What you have to do =>
Restate all entries exactly. Skip the images.

Segment Start: Records to process

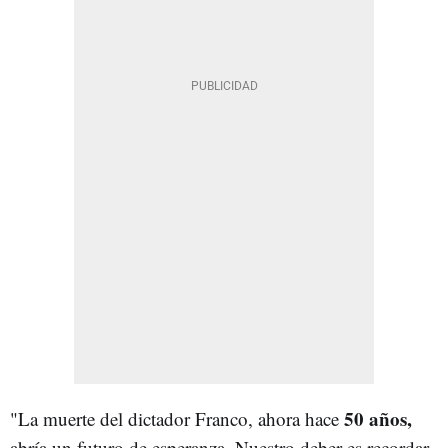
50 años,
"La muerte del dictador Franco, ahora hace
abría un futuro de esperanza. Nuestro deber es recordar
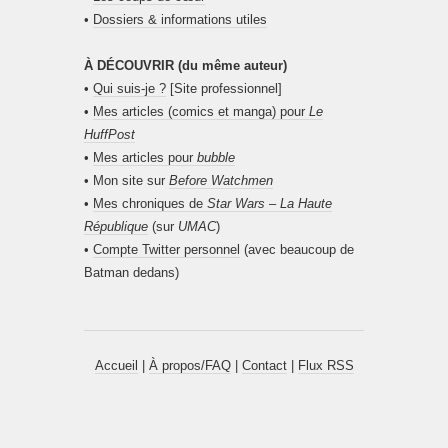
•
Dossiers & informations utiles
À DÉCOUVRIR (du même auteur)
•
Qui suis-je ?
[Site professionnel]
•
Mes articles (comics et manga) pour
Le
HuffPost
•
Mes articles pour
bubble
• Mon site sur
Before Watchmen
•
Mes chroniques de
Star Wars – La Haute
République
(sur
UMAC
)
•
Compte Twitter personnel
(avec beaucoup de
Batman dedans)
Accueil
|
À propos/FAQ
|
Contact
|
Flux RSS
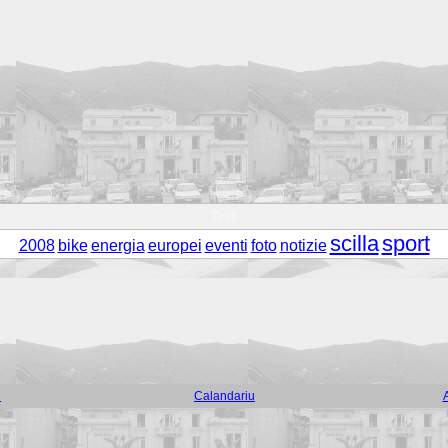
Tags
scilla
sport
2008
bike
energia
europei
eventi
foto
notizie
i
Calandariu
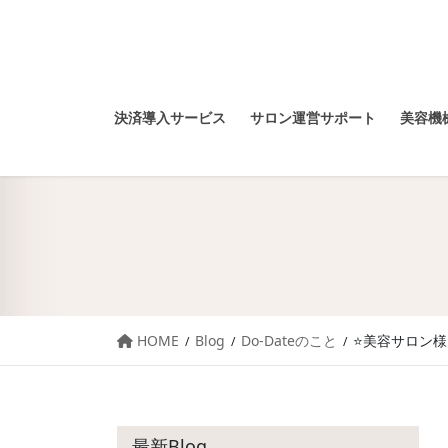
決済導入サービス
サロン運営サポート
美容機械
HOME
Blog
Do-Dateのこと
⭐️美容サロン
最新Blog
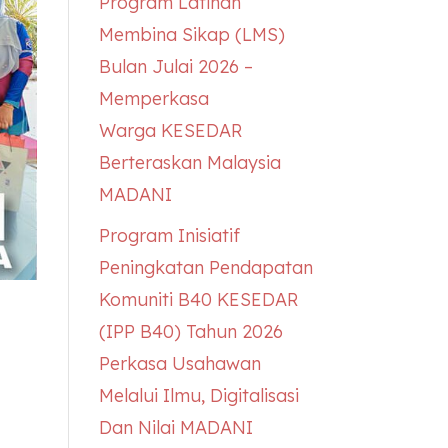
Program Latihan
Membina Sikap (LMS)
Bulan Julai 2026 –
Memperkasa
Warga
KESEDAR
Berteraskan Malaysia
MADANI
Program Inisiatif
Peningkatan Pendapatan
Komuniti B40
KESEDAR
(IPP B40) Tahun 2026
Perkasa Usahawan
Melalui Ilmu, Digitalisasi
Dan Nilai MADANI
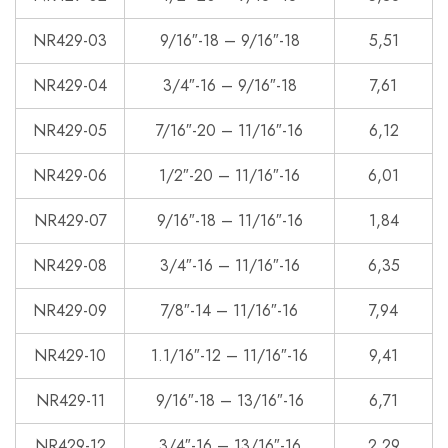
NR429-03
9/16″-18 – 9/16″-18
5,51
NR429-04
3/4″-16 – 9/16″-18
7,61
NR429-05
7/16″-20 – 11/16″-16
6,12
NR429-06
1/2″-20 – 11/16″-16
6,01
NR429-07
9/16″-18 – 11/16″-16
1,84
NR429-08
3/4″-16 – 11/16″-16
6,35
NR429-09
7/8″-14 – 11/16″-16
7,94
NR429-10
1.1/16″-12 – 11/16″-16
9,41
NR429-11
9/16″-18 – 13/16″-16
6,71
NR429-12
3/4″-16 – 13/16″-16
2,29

Segment End: Records to process

Task output =>
50 años,
"La muerte del dictador Franco, ahora hace
abría un futuro de esperanza. Nuestro deber es recordar
•
Dossiers & informations utiles
À DÉCOUVRIR (du même auteur)
•
Qui suis-je ?
[Site professionnel]
•
Mes articles (comics et manga) pour
Le
HuffPost
•
Mes articles pour
bubble
• Mon site sur
Before Watchmen
•
Mes chroniques de
Star Wars – La Haute
République
(sur
UMAC
)
•
Compte Twitter personnel
(avec beaucoup de
Batman dedans)
Accueil
|
À propos/FAQ
|
Contact
|
Flux RSS
Tags
scilla
sport
2008
bike
energia
europei
eventi
foto
notizie
i
Calandariu
決済導入サービス
サロン運営サポート
美容機械
HOME
Blog
Do-Dateのこと
⭐️美容サロン
最新Blog
Program Latihan
Membina Sikap (LMS)
Bulan Julai 2026 –
Memperkasa
Warga
KESEDAR
Berteraskan Malaysia
MADANI
Program Inisiatif
Peningkatan Pendapatan
Komuniti B40
KESEDAR
(IPP B40) Tahun 2026
Perkasa Usahawan
Melalui Ilmu, Digitalisasi
Dan Nilai MADANI
NR429-03
9/16″-18 – 9/16″-18
5,51
NR429-04
3/4″-16 – 9/16″-18
7,61
NR429-05
7/16″-20 – 11/16″-16
6,12
NR429-06
1/2″-20 – 11/16″-16
6,01
NR429-07
9/16″-18 – 11/16″-16
1,84
NR429-08
3/4″-16 – 11/16″-16
6,35
NR429-09
7/8″-14 – 11/16″-16
7,94
NR429-10
1.1/16″-12 – 11/16″-16
9,41
NR429-11
9/16″-18 – 13/16″-16
6,71
NR429-12
3/4″-16 – 13/16″-16
2,29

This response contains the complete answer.